How should such ringfencing proceed? Currently, Europe is caught in a savage dilemma between the present policy of bailouts-with-austerity (which no one seriously expects to work) and the idea of resolving the Crisis through federal moves (e.g. a transfer union, jointly and severally guaranteed eurobonds) that Europe is not ready for and which would, in any case, be outpaced by the galloping Crisis.

Thankfully, this is a false dilemma. Below I present three policies that would swiftly ringfence Europe without debt monetisation by the ECB, without a Federal Treasury, without having the surplus countries guaranteeing the debt of the periphery, without further loss of sovereignty, without Treaty changes, and with only a rational re-assignment of Europe’s existing institutions.

Policy 1: Dealing with the Debt Crisis

The ECB announces its Debt Conversion Program for any member-state that chooses to participate: It will service (as opposed to purchase) a portion of every maturing government bond corresponding to the member-state’s Maastricht-Compliant (or blue) public debt (MCD hereafter).

To fund these redemptions, the ECB will issue its own bonds (ECB-bonds) in its own name, guaranteed solely by the ECB but repaid, in full, by the member-states (on whose behalf the ECB will have issued them). This is how: Upon the issue of ECB bonds, the ECB will simultaneously open a debit account per participating member-state into which the latter is legally bound to make deposits (to cover the ECB-bonds’ coupons and principal).

Who will stand behind the ECB-bonds in the case of a defaulting member-state? First, the ECB debit accounts of each member-state shall enjoy super-seniority status vis-à-vis all its other debts. Secondly, the ESM-EFSF will insure, against a hard default, the repayments by each participating member-state into its ECB debit account. [3]

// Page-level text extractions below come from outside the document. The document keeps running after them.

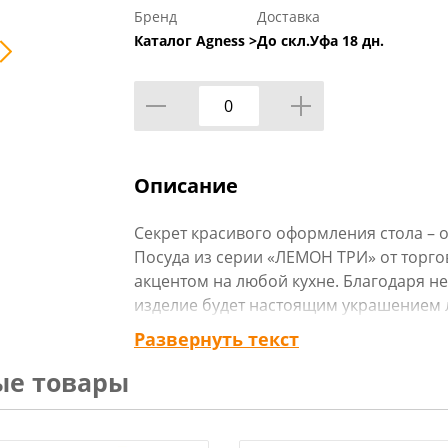
Бренд
Доставка
Каталог Agness >
До скл.Уфа 18 дн.
Описание
Секрет красивого оформления стола – о
Посуда из серии «ЛЕМОН ТРИ» от торг
акцентом на любой кухне. Благодаря 
изделие будет настоящим украшением л
прекрасно подойдет в качестве подарк
Развернуть текст
Сделайте себе подарок, побалуйте себя 
ые товары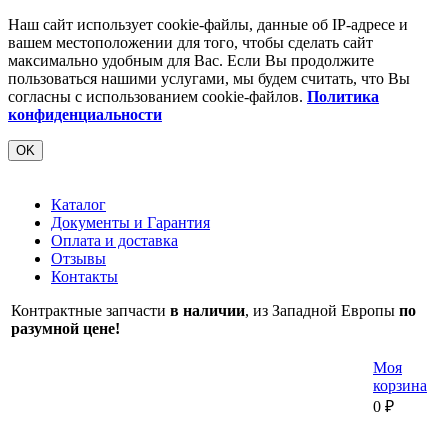
Наш сайт использует cookie-файлы, данные об IP-адресе и
вашем местоположении для того, чтобы сделать сайт
максимально удобным для Вас. Если Вы продолжите
пользоваться нашими услугами, мы будем считать, что Вы
согласны с использованием cookie-файлов.
Политика
конфиденциальности
OK
Каталог
Документы и Гарантия
Оплата и доставка
Отзывы
Контакты
Контрактные запчасти
в наличии
, из Западной Европы
по
разумной цене!
Моя
корзина
0
₽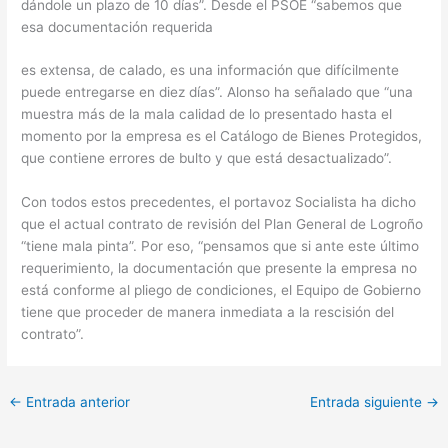
dándole un plazo de 10 días”. Desde el PSOE “sabemos que
esa documentación requerida
es extensa, de calado, es una información que difícilmente
puede entregarse en diez días”. Alonso ha señalado que “una
muestra más de la mala calidad de lo presentado hasta el
momento por la empresa es el Catálogo de Bienes Protegidos,
que contiene errores de bulto y que está desactualizado”.
Con todos estos precedentes, el portavoz Socialista ha dicho
que el actual contrato de revisión del Plan General de Logroño
“tiene mala pinta”. Por eso, “pensamos que si ante este último
requerimiento, la documentación que presente la empresa no
está conforme al pliego de condiciones, el Equipo de Gobierno
tiene que proceder de manera inmediata a la rescisión del
contrato”.
←
Entrada anterior
Entrada siguiente
→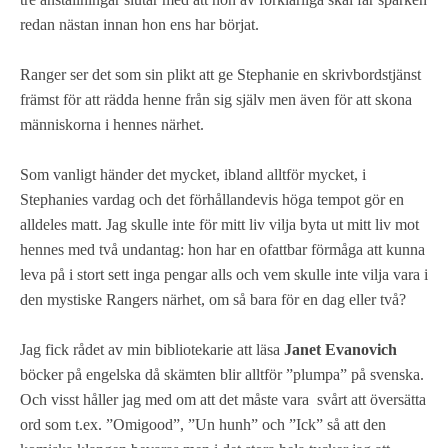
redan nästan innan hon ens har börjat.
Ranger ser det som sin plikt att ge Stephanie en skrivbordstjänst
främst för att rädda henne från sig själv men även för att skona
människorna i hennes närhet.
Som vanligt händer det mycket, ibland alltför mycket, i
Stephanies vardag och det förhållandevis höga tempot gör en
alldeles matt. Jag skulle inte för mitt liv vilja byta ut mitt liv mot
hennes med två undantag: hon har en ofattbar förmåga att kunna
leva på i stort sett inga pengar alls och vem skulle inte vilja vara i
den mystiske Rangers närhet, om så bara för en dag eller två?
Jag fick rådet av min bibliotekarie att läsa
Janet Evanovich
böcker på engelska då skämten blir alltför ”plumpa” på svenska.
Och visst håller jag med om att det måste vara svårt att översätta
ord som t.ex. ”Omigood”, ”Un hunh” och ”Ick” så att den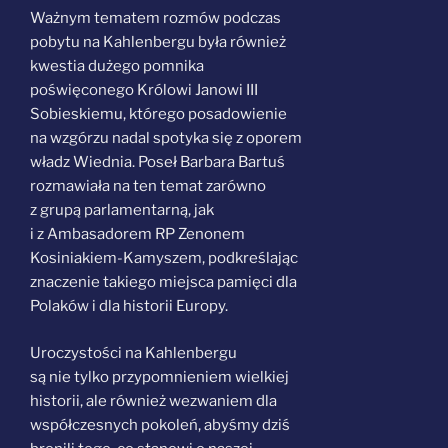
Ważnym tematem rozmów podczas
pobytu na Kahlenbergu była również
kwestia dużego pomnika
poświęconego Królowi Janowi III
Sobieskiemu, którego posadowienie
na wzgórzu nadal spotyka się z oporem
władz Wiednia. Poseł Barbara Bartuś
rozmawiała na ten temat zarówno
z grupą parlamentarną, jak
i z Ambasadorem RP Zenonem
Kosiniakiem-Kamyszem, podkreślając
znaczenie takiego miejsca pamięci dla
Polaków i dla historii Europy.
Uroczystości na Kahlenbergu
są nie tylko przypomnieniem wielkiej
historii, ale również wezwaniem dla
współczesnych pokoleń, abyśmy dziś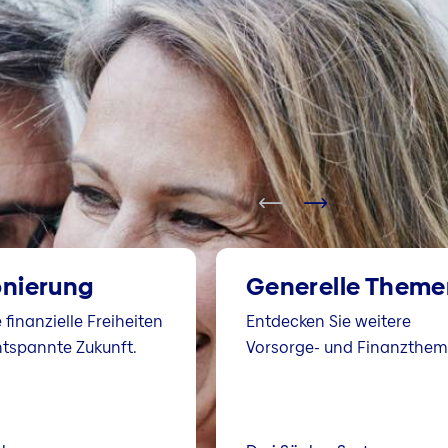
onierung
Generelle Theme
 finanzielle Freiheiten
Entdecken Sie weitere
ntspannte Zukunft.
Vorsorge- und Finanzthem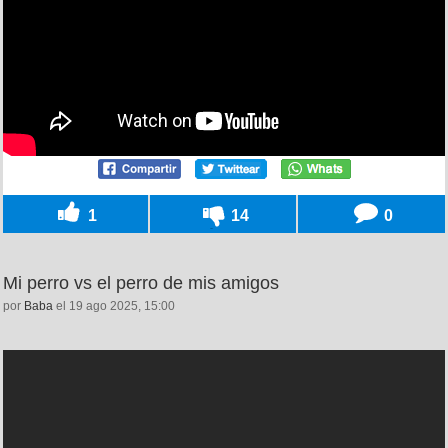
1
14
0
Mi perro vs el perro de mis amigos
por
Baba
el 19 ago 2025, 15:00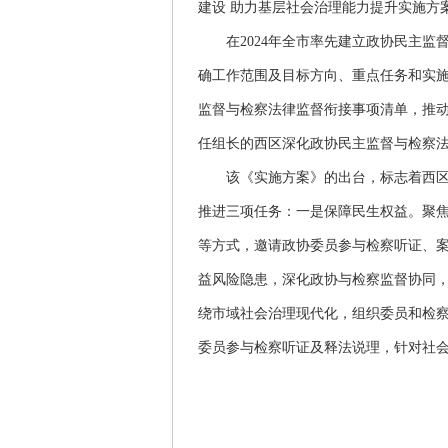
建设 助力基层社会治理能力提升实施方
在2024年全市率先建立政协民主监
确工作范围及目标方向、重点任务和实施路
监督与检察法律监督衔接事项清单，推
任组长的西区深化政协民主监督与检察
该《实施方案》的出台，标志着西区在
推进三项任务：一是保障民生权益。聚
等方式，邀请政协委员参与检察听证、
益风险隐患，深化政协与检察监督协同
绕市域社会治理现代化，组织委员和检
委员参与检察听证及释法说理，针对社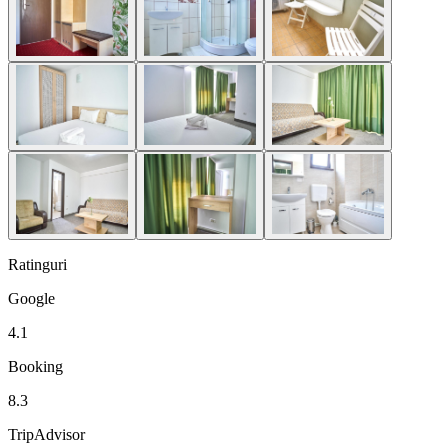
Ratinguri
Google
4.1
Booking
8.3
TripAdvisor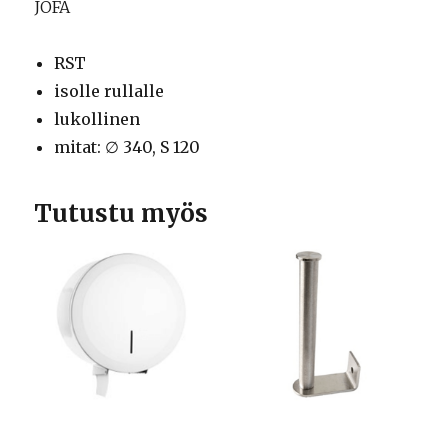
JOFA
RST
isolle rullalle
lukollinen
mitat: ∅ 340, S 120
Tutustu myös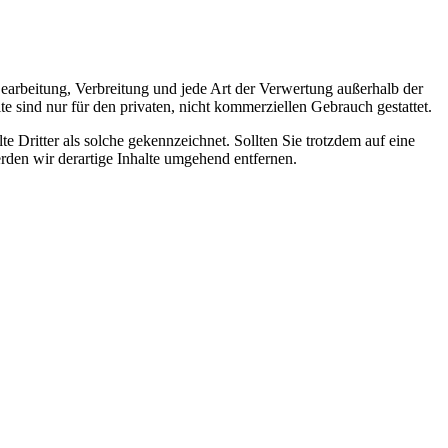
 Bearbeitung, Verbreitung und jede Art der Verwertung außerhalb der
 sind nur für den privaten, nicht kommerziellen Gebrauch gestattet.
te Dritter als solche gekennzeichnet. Sollten Sie trotzdem auf eine
den wir derartige Inhalte umgehend entfernen.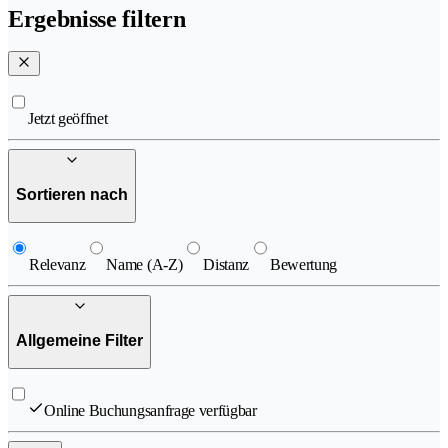
Ergebnisse filtern
Jetzt geöffnet
Sortieren nach
Relevanz
Name (A-Z)
Distanz
Bewertung
Allgemeine Filter
Online Buchungsanfrage verfügbar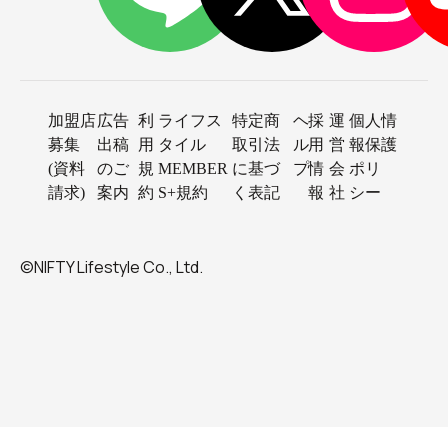
加盟店
広告
利
ライフス
特定商
ヘ
採
運
個人情
募集
出稿
用
タイル
取引法
ル
用
営
報保護
(資料
のご
規
MEMBER
に基づ
プ
情
会
ポリ
請求)
案内
約
S+規約
く表記
報
社
シー
©NIFTY Lifestyle Co., Ltd.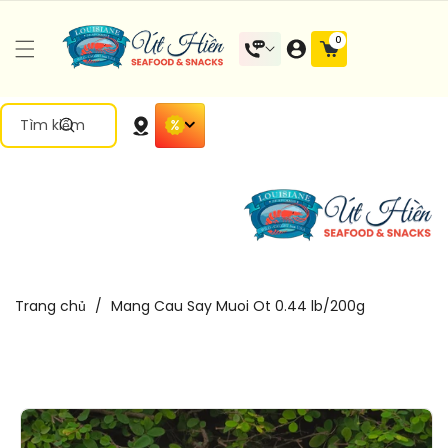
Đến Nội
0 mặt
0
Dung
hàng
Tìm kiếm
Trang chủ
/
Mang Cau Say Muoi Ot 0.44 lb/200g
Chuyển
Đến Thông
Tin Sản
Phẩm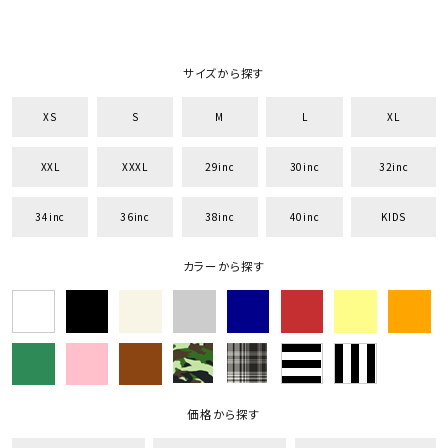
サイズから探す
XS
S
M
L
XL
XXL
XXXL
29inc
30inc
32inc
34inc
36inc
38inc
40inc
KIDS
カラーから探す
価格から探す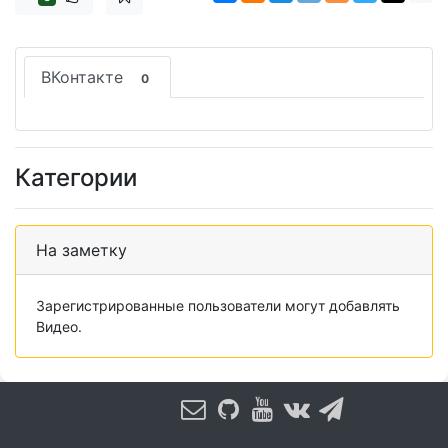
ВКонтакте
0
Категории
На заметку
Зарегистрированные пользователи могут добавлять
Видео.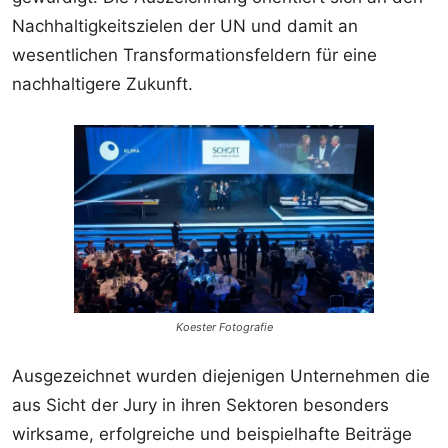
Nachhaltigkeitszielen der UN und damit an
wesentlichen Transformationsfeldern für eine
nachhaltigere Zukunft.
Koester Fotografie
Ausgezeichnet wurden diejenigen Unternehmen die
aus Sicht der Jury in ihren Sektoren besonders
wirksame, erfolgreiche und beispielhafte Beiträge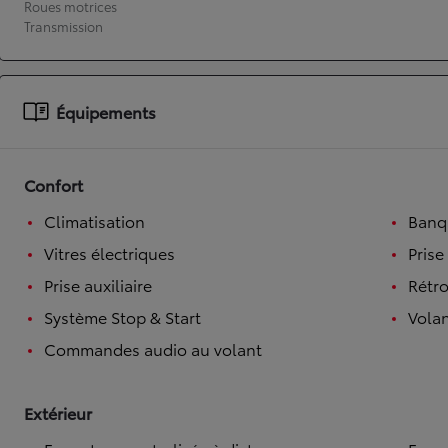
Roues motrices
Transmission
À partir de 19 700 €
Nouvelle Yaris Cross
HYBRIDE
Disponible prochainement
Équipements
Confort
Climatisation
Banqu
Vitres électriques
Prise
Prise auxiliaire
Rétro
Système Stop & Start
Volan
Commandes audio au volant
Extérieur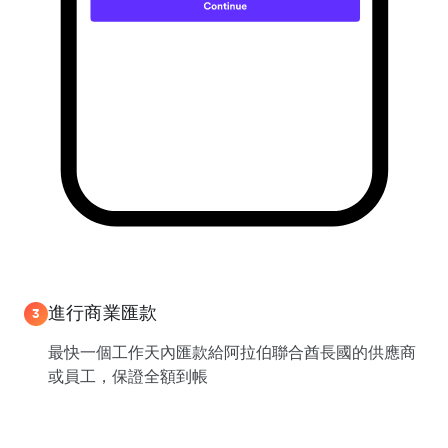
進行商業匯款
3
最快一個工作天內匯款給阿拉伯聯合酋長國的供應商
或員工，保證全額到帳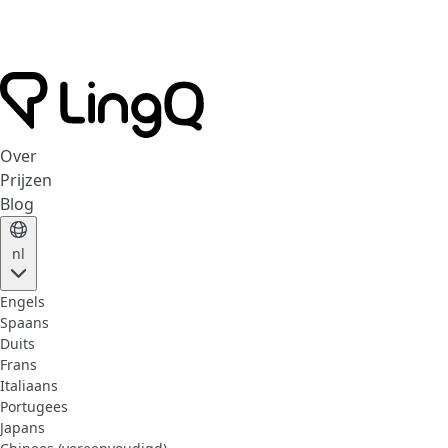
Over
Prijzen
Blog
nl
Engels
Spaans
Duits
Frans
Italiaans
Portugees
Japans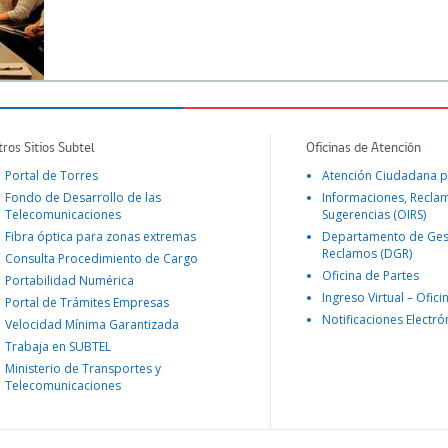
tros Sitios Subtel
Oficinas de Atención
Portal de Torres
Atención Ciudadana p
Fondo de Desarrollo de las
Informaciones, Recla
Telecomunicaciones
Sugerencias (OIRS)
Fibra óptica para zonas extremas
Departamento de Ges
Reclamos (DGR)
Consulta Procedimiento de Cargo
Oficina de Partes
Portabilidad Numérica
Ingreso Virtual – Ofici
Portal de Trámites Empresas
Notificaciones Electró
Velocidad Mínima Garantizada
Trabaja en SUBTEL
Ministerio de Transportes y
Telecomunicaciones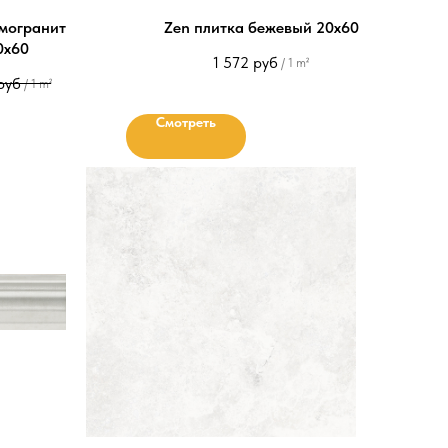
амогранит
Zen плитка бежевый 20х60
0х60
1 572
руб
/
1 m²
руб
/
1 m²
Смотреть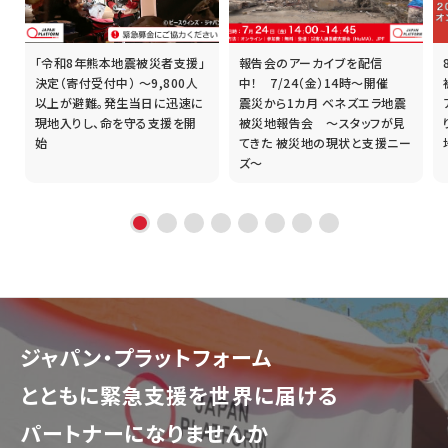
「令和8年熊本地震被災者支援」
報告会のアーカイブを配信
誰
決定（寄付受付中） ～9,800人
中！ 7/24（金）14時～開催
以上が避難。発生当日に迅速に
震災から1カ月 ベネズエラ地震
現地入りし、命を守る支援を開
被災地報告会 ～スタッフが見
始
てきた 被災地の現状と支援ニー
ズ～
ジャパン・プラットフォーム
とともに
緊急支援を世界に届ける
パートナーになりませんか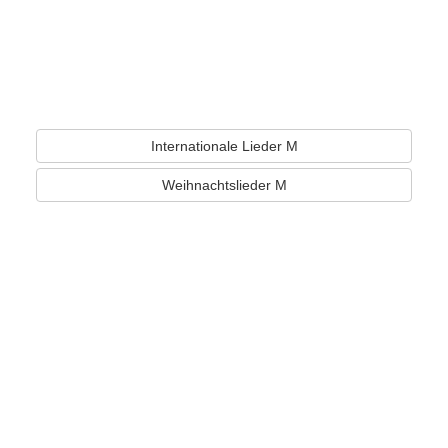
Internationale Lieder M
Weihnachtslieder M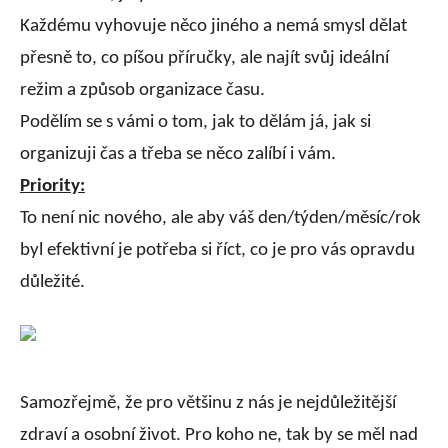
Každému vyhovuje něco jiného a nemá smysl dělat
přesně to, co píšou příručky, ale najít svůj ideální
režim a způsob organizace času.
Podělím se s vámi o tom, jak to dělám já, jak si
organizuji čas a třeba se něco zalíbí i vám.
Priority:
To není nic nového, ale aby váš den/týden/měsíc/rok
byl efektivní je potřeba si říct, co je pro vás opravdu
důležité.
Samozřejmě, že pro většinu z nás je nejdůležitější
zdraví a osobní život. Pro koho ne, tak by se měl nad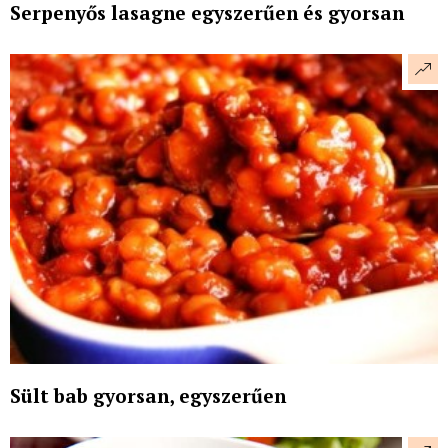
Serpenyős lasagne egyszerűen és gyorsan
Sült bab gyorsan, egyszerűen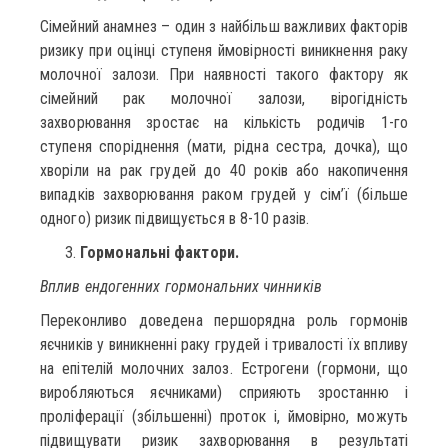
Сімейний анамнез – один з найбільш важливих факторів
ризику при оцінці ступеня ймовірності виникнення раку
молочної залози. При наявності такого фактору як
сімейний рак молочної залози, вірогідність
захворювання зростає на кількість родичів 1-го
ступеня споріднення (мати, рідна сестра, дочка), що
хворіли на рак грудей до 40 років або накопичення
випадків захворювання раком грудей у сім’ї (більше
одного) ризик підвищується в 8-10 разів.
Гормональні фактори.
Вплив ендогенних гормональних чинників
Переконливо доведена першорядна роль гормонів
яєчників у виникненні раку грудей і тривалості їх впливу
на епітелій молочних залоз. Естрогени (гормони, що
виробляються яєчниками) сприяють зростанню і
проліферації (збільшенні) проток і, ймовірно, можуть
підвищувати ризик захворювання в результаті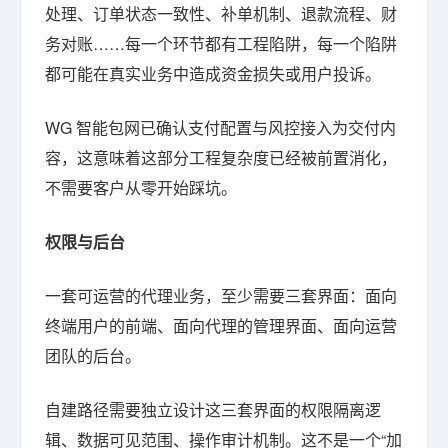
处理、订单状态一致性、补单机制、退款流程、财
务对账……每一个环节都有工程陷阱，每一个陷阱
都可能在真实业务中造成资金损失或用户投诉。
WG 智能包网已确认支付配置与风控接入为交付内
容，这意味着这部分工程复杂度已经被前置消化，
不需要客户从零开始踩坑。
权限与后台
一套可运营的代理业务，至少需要三套界面：面向
终端用户的前端、面向代理的管理界面、面向运营
团队的后台。
自建路径需要独立设计这三套界面的权限隔离逻
辑、数据可见范围、操作审计机制。这不是一个“加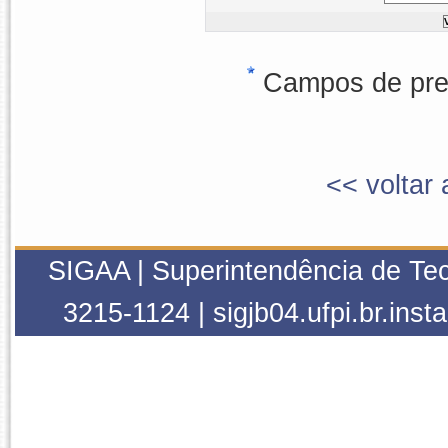
Campos de pree
<< voltar 
SIGAA | Superintendência de Tec
3215-1124 | sigjb04.ufpi.br.inst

In summary, member-states will enjoy large-scale interest rate reductions (having refinanced their MCD at low rates secured by the ECB) while the ECB terminates both its government bond purchasing program and the LTRO. Instead of monetising debt, the ECB will have played the role of a go-between member-states and money markets, insured by the ESM-EFSF. Additionally, the ECB-bond issues will help create a large liquid market for European paper that advances the euro’s reserve currency status.

Policy 2: Redressing low aggregate investment and internal imbalances

Europe is in urgent need of (a) higher aggregate investment and (b) investment flows that ameliorate its internal imbalance of payments. Both can be achieved through an Investment and Internal Imbalances Amelioration Program involving the European Investment Bank (EIB), the European Investment Fund (EIF) and the ECB: The EIB will focus on infrastructural projects (with an emphasis on green technologies), the EIF on start-ups and SMEs (with an emphasis on new technologies) and the ECB will be a funding partner via its ECB-bond program.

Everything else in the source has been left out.